Encontrar um talento que possa assumir o leme da Alpargatas e resolver todas essas frentes não será um desafio simples. O conselho de administração da companhia terá um duro processo de seleção pela frente. E assim como provavelmente não exista uma só pessoa capaz de colocar tudo em ordem, também não é possível afirmar que os desarranjos foram todos produzidos por Funari sozinho. Mais uma vez: a empresa tem dono e ativo, o que é bom.

E, entre os investidores, de longa data do negócio, a percepção é que no meio de tanta coisa para arrumar há uma coisa no lugar certo: os controladores. A companhia finalmente possui agora donos presentes que acompanham muito de perto o negócio. A Alpargatas ficou durante anos nas mãos do grupo Camargo Corrêa – esse mesmo, do setor de construção! – e era um negócio obviamente nada central.
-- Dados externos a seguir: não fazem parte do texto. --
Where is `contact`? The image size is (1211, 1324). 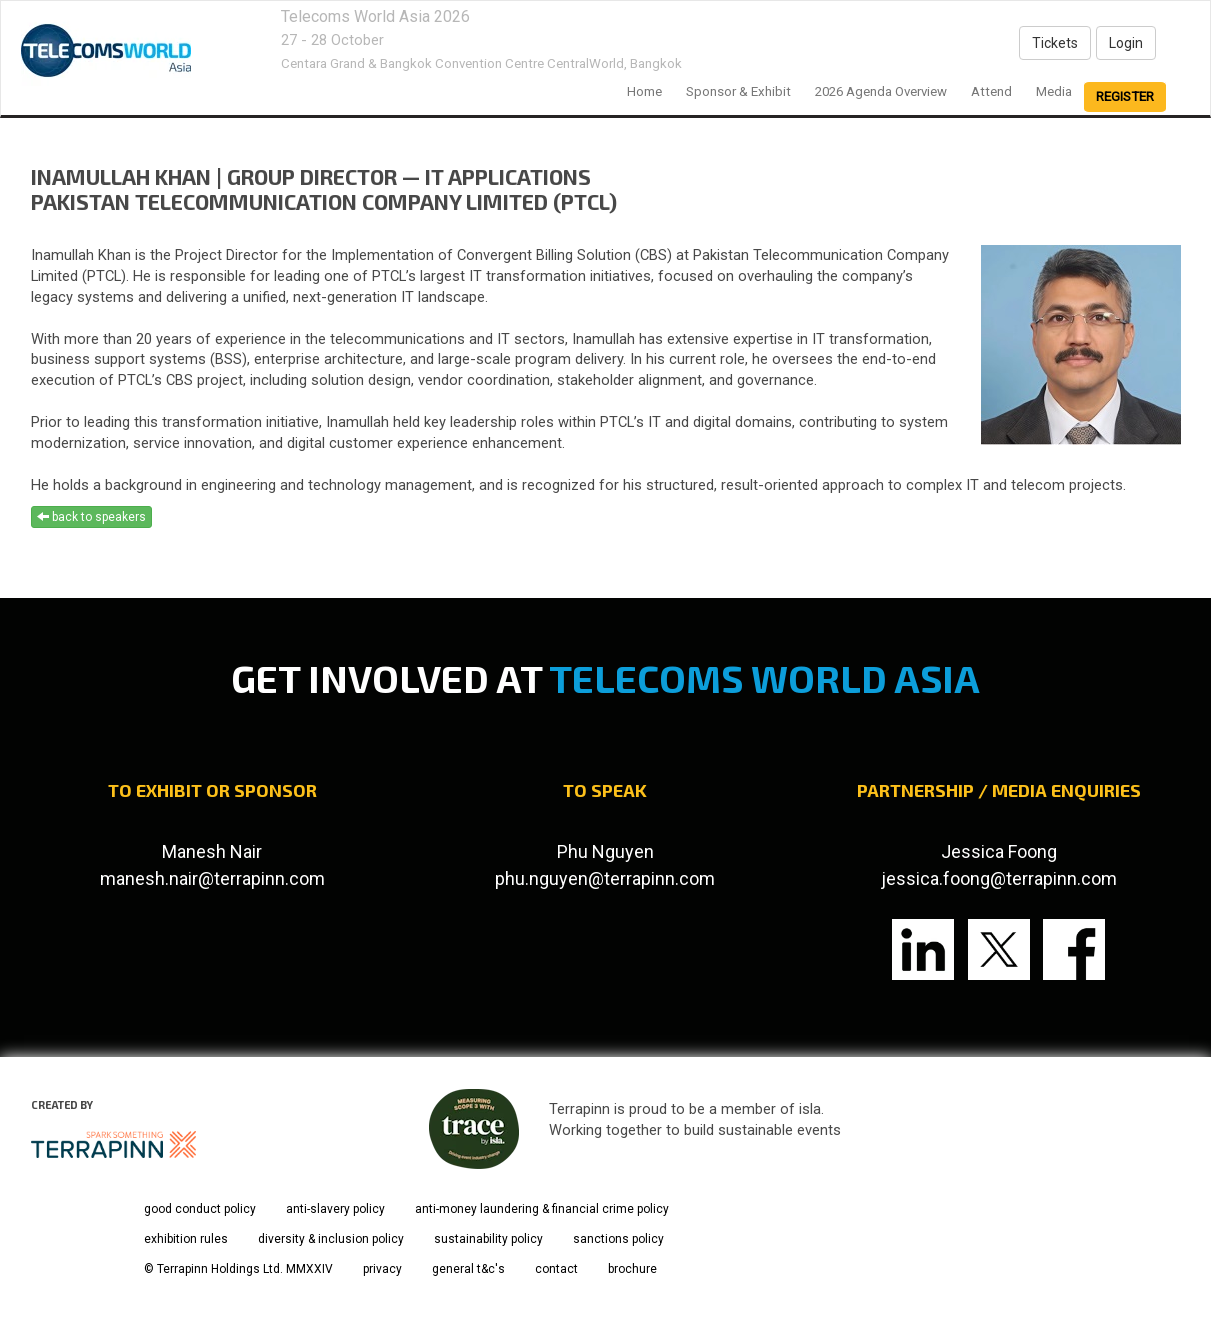 contact is located at coordinates (556, 1269).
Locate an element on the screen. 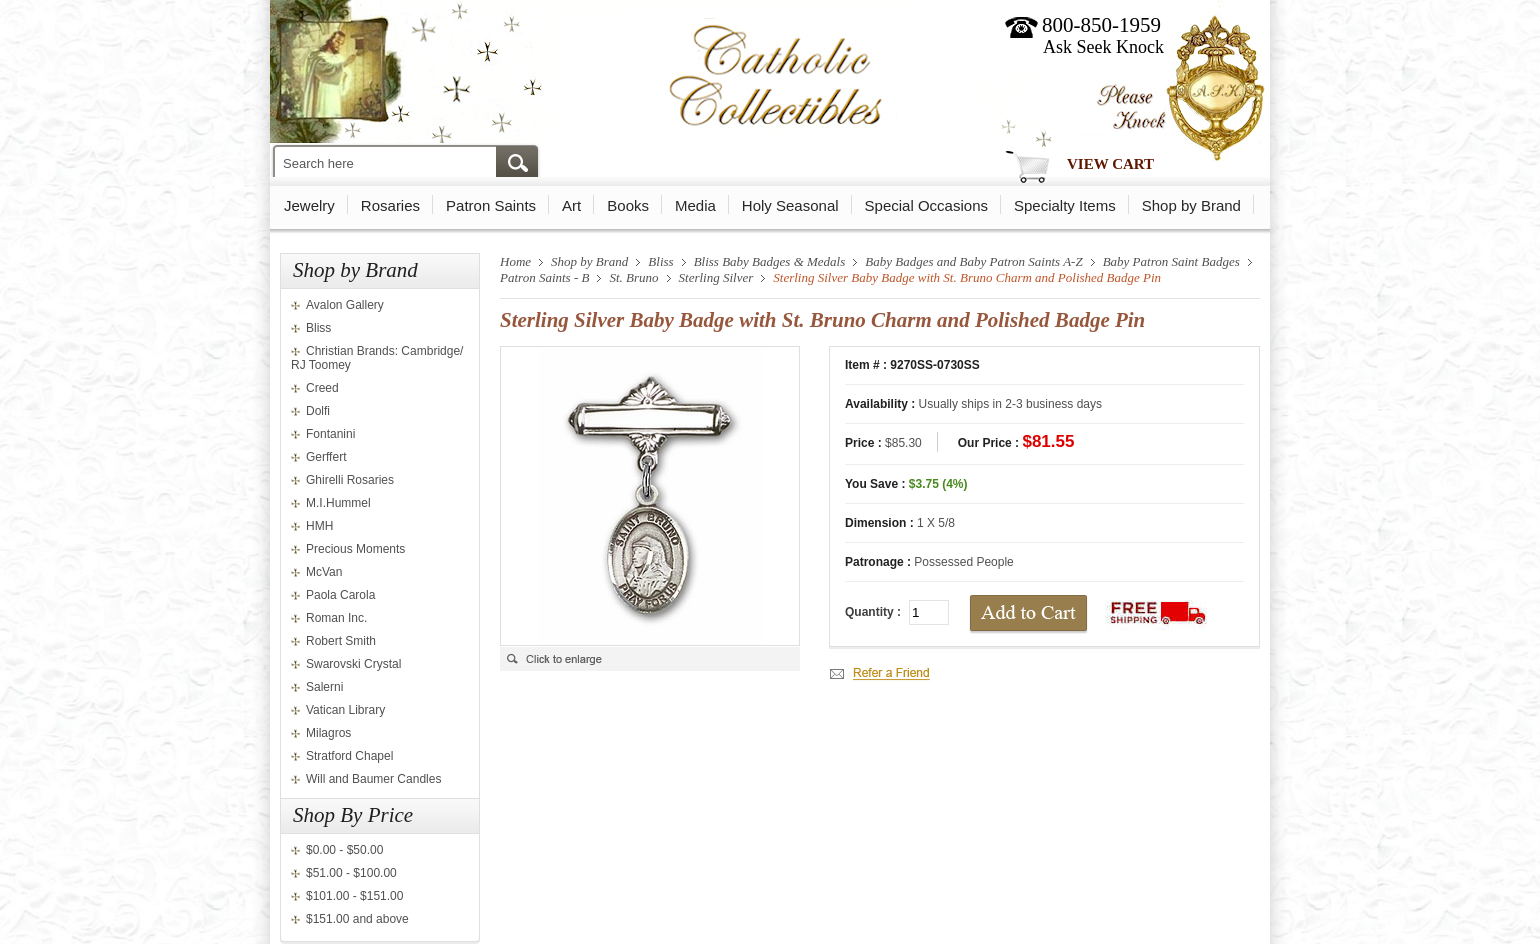  Shop by Brand is located at coordinates (1191, 205). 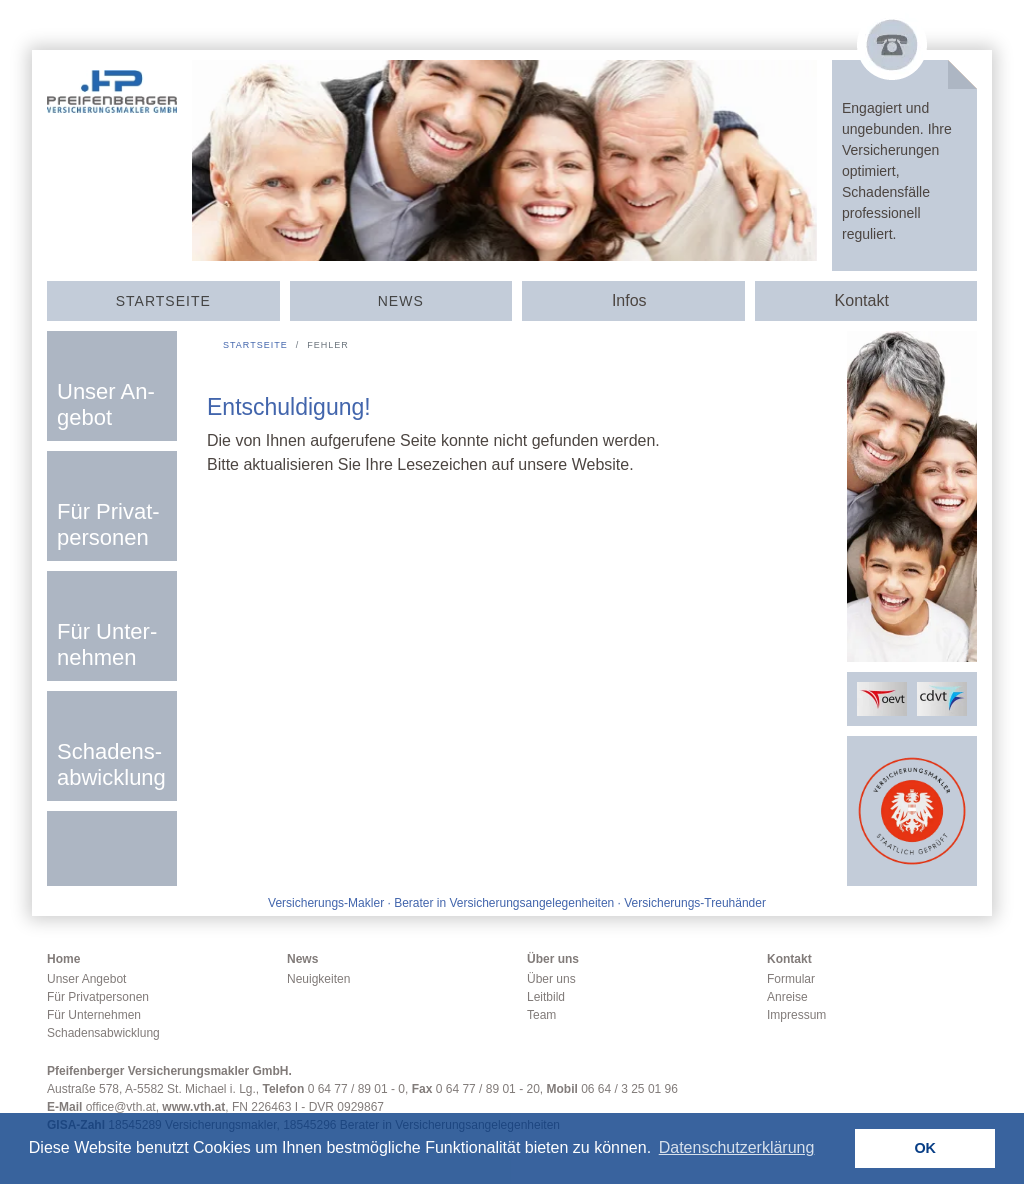 The image size is (1024, 1184). Describe the element at coordinates (789, 959) in the screenshot. I see `Kontakt` at that location.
Depois disso, passou uma temporada curta com a J&F, dona da JBS. A percepção de valor da Havaianas é tamanha que ajudou com muita rapidez a resolver duas crises da Operação Lava-Jato e seus desdobramentos: garantiu liquidez de recursos tanto para Camargo como, poucos anos depois, para o grupo da família Batista.

Desde que Carla Schmitzberger transformou a Havaianas de um chinelo popular em um acessório desejado de moda, no Brasil e em muitos outros países, o produto não perdeu status. A executiva foi responsável pela marca durante muitos anos dentro da gestão do ex-CEO Márcio Utsch e saiu após a compra pela JBS, após mais de uma década na companhia. Hoje, dedica-se à participação de alguns conselhos de administração, como da Natura &Co. Contudo, a companhia não chegou a uma versão madura de estratégia, que combine indústria, tecnologia e consumo. Essa combinação, aliás, vem sendo um desafio de diversas grandes marcas.

Apesar do conforto de a Alpargatas ter um dono forte e presente, não significa que todas as engrenagens de governança estejam em seu nível ótimo. O conselho de administração da empresa é percebido como excessivamente concentrado em membros com conhecimento financeiro. Falta uma combinação mais diversa, na qual estejam presentes talentos industriais, de marketing, moda e até posicionamento digital para marcas de consumo.

A formação eleita recentemente é composta de oito membros. Desse total, seis representam controladores e acionistas (Silvio Tini) e apenas dois – o próprio Edmond (ex-CEO da Ambev) — e mais Staecy Brown (diretora de varejo da Apple) são independentes convidados.

O sucesso da Alpargatas talvez seja, cada vez mais, um conceito maior de time do que de um só capitão.